This article is from Tricontinental: Institute for Social Research.

The views expressed are solely those of the author and may or may not reflect those of Consortium News.

23 comments for “What Follows US Hegemony

  1. March 18, 2023 at 04:33

    The US cannot win a war against China . Or Russia either. Not as it throws money at impractical “defense” projects designed for older forms of war, or imaginary new ones and craters its economy. The recent drone downing is a metaphor for the US loss of power. You reap what you sow. And now the US must fear the reaper.

  2. Paula
    March 17, 2023 at 10:54

    “. . .a qualitative change can be felt on the world stage.” And so disparately needed as all seem to agree here and let’s up hope elsewhere in our wrong headed country.

  3. Rudy Haugeneder,
    March 17, 2023 at 01:09

    Generally speaking good thoughts are just that, thoughts. Unfortunately good thoughts are like farts, even strong ones, that totally dissipate in the next wind. And so it is and always has been with global and regional socio-economic politics.

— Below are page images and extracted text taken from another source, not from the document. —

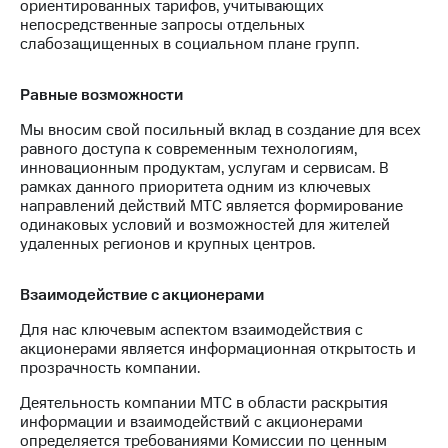
ориентированных тарифов, учитывающих
непосредственные запросы отдельных
слабозащищенных в социальном плане групп.
Равные возможности
Мы вносим свой посильный вклад в создание для всех
равного доступа к современным технологиям,
инновационным продуктам, услугам и сервисам. В
рамках данного приоритета одним из ключевых
направлений действий МТС является формирование
одинаковых условий и возможностей для жителей
удаленных регионов и крупных центров.
Взаимодействие с акционерами
Для нас ключевым аспектом взаимодействия с
акционерами является информационная открытость и
прозрачность компании.
Деятельность компании МТС в области раскрытия
информации и взаимодействий с акционерами
определяется требованиями Комиссии по ценным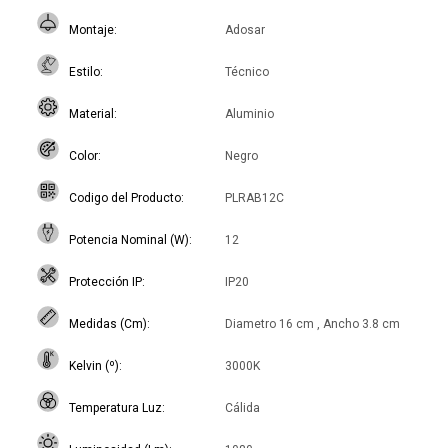
Montaje
Adosar
Estilo
Técnico
Material
Aluminio
Color
Negro
Codigo del Producto
PLRAB12C
Potencia Nominal (W)
12
Protección IP
IP20
Medidas (Cm)
Diametro 16 cm , Ancho 3.8 cm
Kelvin (º)
3000K
Temperatura Luz
Cálida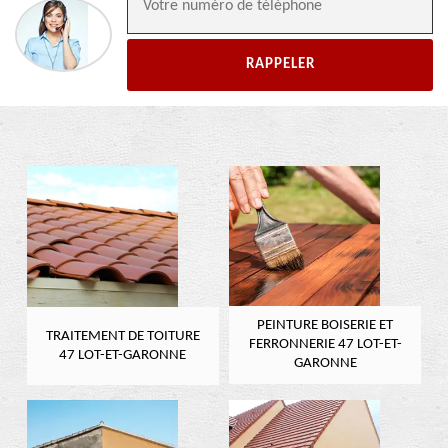
PEINTURE BOISERIE ET
TRAITEMENT DE TOITURE
FERRONNERIE 47 LOT-ET-
47 LOT-ET-GARONNE
GARONNE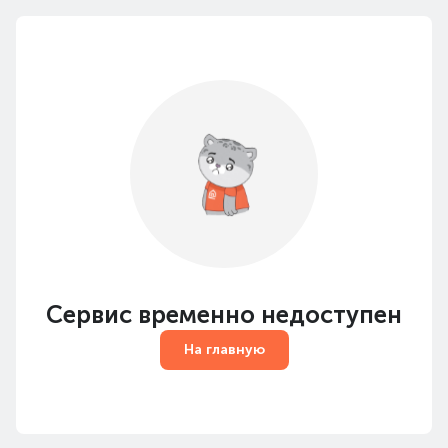
Сервис временно недоступен
На главную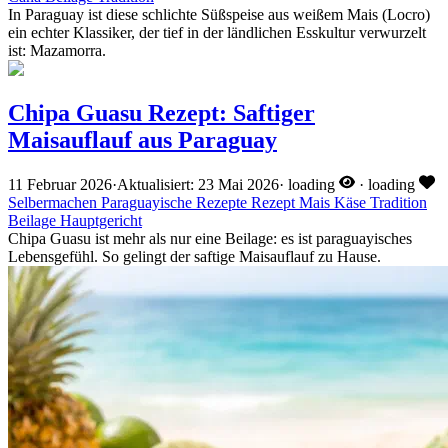
In Paraguay ist diese schlichte Süßspeise aus weißem Mais (Locro)
ein echter Klassiker, der tief in der ländlichen Esskultur verwurzelt
ist: Mazamorra.
Chipa Guasu Rezept: Saftiger
Maisauflauf aus Paraguay
11 Februar 2026
·
Aktualisiert: 23 Mai 2026
·
loading
·
loading
Selbermachen
Paraguayische Rezepte
Rezept
Mais
Käse
Tradition
Beilage
Hauptgericht
Chipa Guasu ist mehr als nur eine Beilage: es ist paraguayisches
Lebensgefühl. So gelingt der saftige Maisauflauf zu Hause.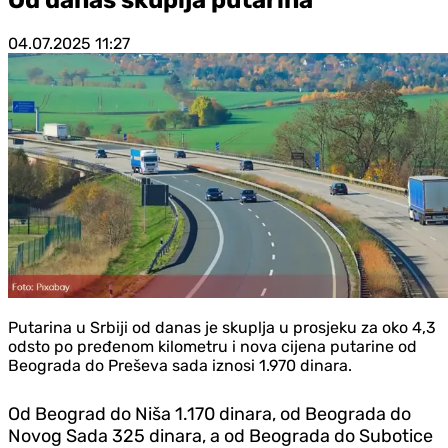
04.07.2025
11:27
Putarina u Srbiji od danas je skuplja u prosjeku za oko 4,3
odsto po pređenom kilometru i nova cijena putarine od
Beograda do Preševa sada iznosi 1.970 dinara.
Od Beograd do Niša 1.170 dinara, od Beograda do
Novog Sada 325 dinara, a od Beograda do Subotice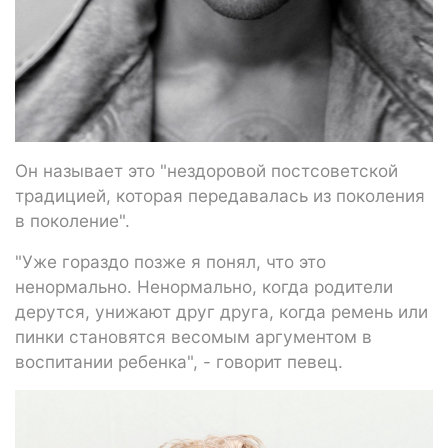
Он называет это "нездоровой постсоветской
традицией, которая передавалась из поколения
в поколение".
"Уже гораздо позже я понял, что это
ненормально. Ненормально, когда родители
дерутся, унижают друг друга, когда ремень или
пинки становятся весомым аргументом в
воспитании ребенка", - говорит певец.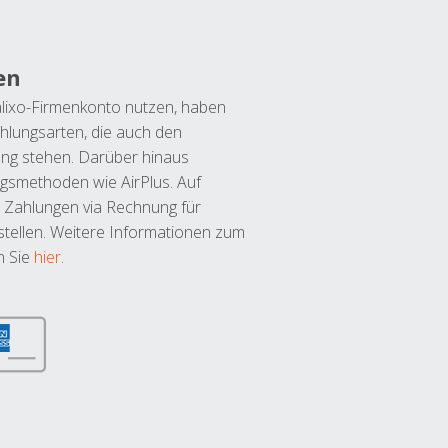
en
lixo-Firmenkonto nutzen, haben
hlungsarten, die auch den
ung stehen. Darüber hinaus
ngsmethoden wie AirPlus. Auf
 Zahlungen via Rechnung für
tellen. Weitere Informationen zum
n Sie
hier
.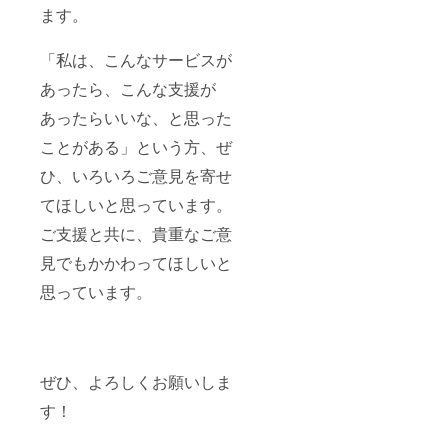
ます。
「私は、こんなサービスが
あったら、こんな支援が
あったらいいな、と思った
ことがある」という方、ぜ
ひ、いろいろご意見を寄せ
てほしいと思っています。
ご支援と共に、貴重なご意
見でもかかわってほしいと
思っています。
ぜひ、よろしくお願いしま
す！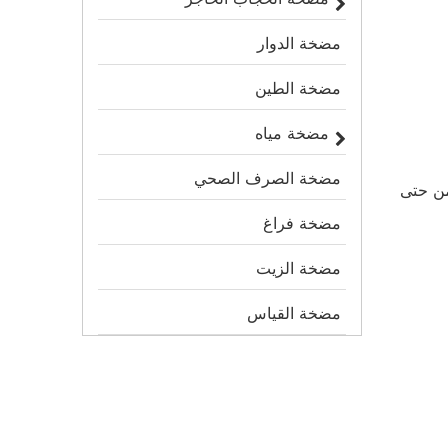
مضخة الدوار
مضخة الطين
مضخة مياه
مضخة الصرف الصحي
من حتى
مضخة فراغ
مضخة الزيت
مضخة القياس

    • A Concerned Westerner
      March 17, 2023 at 12:10

      People who don’t want to cooperate such that others can “win” from economic cooperation are the enemies of human development. People who want to use militarism first instead of as a last resort are the enemies of human development. Countries need “win” “win” solutions not “I win you lose, too bad” mentality. That’s the USA philosophy and it won’t work in the medium term let alone the long term. Yes they can browbeat the Western nations with their military threats for a few decades but even the USA’s closest “associates” (I don’t say friends as friends don’t threaten the existence of other friends) such as Canada are becoming wary and weary of this belligerent approach.

  4. WillD
    March 16, 2023 at 23:57

    As the hegemony of the US obviously and visibly declines, the risk of it lashing out uncontrollably and perhaps irrevocably increases.

    My concern is about how far the US is prepared to go to maintain its position. If it were behaving rationally, it would know that it can’t hold on for much longer, and would accept the inevitable. But it is not showing any signs of rational behaviour or thought at the moment, and appears willing to risk all to retain its global domination.

    It likes to play the brinkmanship game, but seems oblivious to the risks of accidentally triggering a fatal conflict. The recent Black Sea drone incident is an example of one that could have escalated badly. Yet, it keeps doubling down, never accepting its losses, driven by some seriously deranged individuals in Washington, and its allies in Brussels and London.

    How long can the cooler heads in Washington maintain the restraints on their political masters? What happens if they can’t?

    • A Boyles
      March 17, 2023 at 12:12

      Disaster happens and it’s not far around the bend if the USA doesn’t stop the manic cruelty and destructive foreign policy approaches.

  5. Piotr Berman
    March 16, 2023 at 22:55

    I wonder about “Thucydides Trap” argument. Thucydides is a very thoughtful author, famous for a-historical dialogues that masterfully recapitulate reasoning of conflicting sides (a-historical because it is very doubtful that well reasoned positions were actually voiced, and in the case of contemporary West, unthinkable).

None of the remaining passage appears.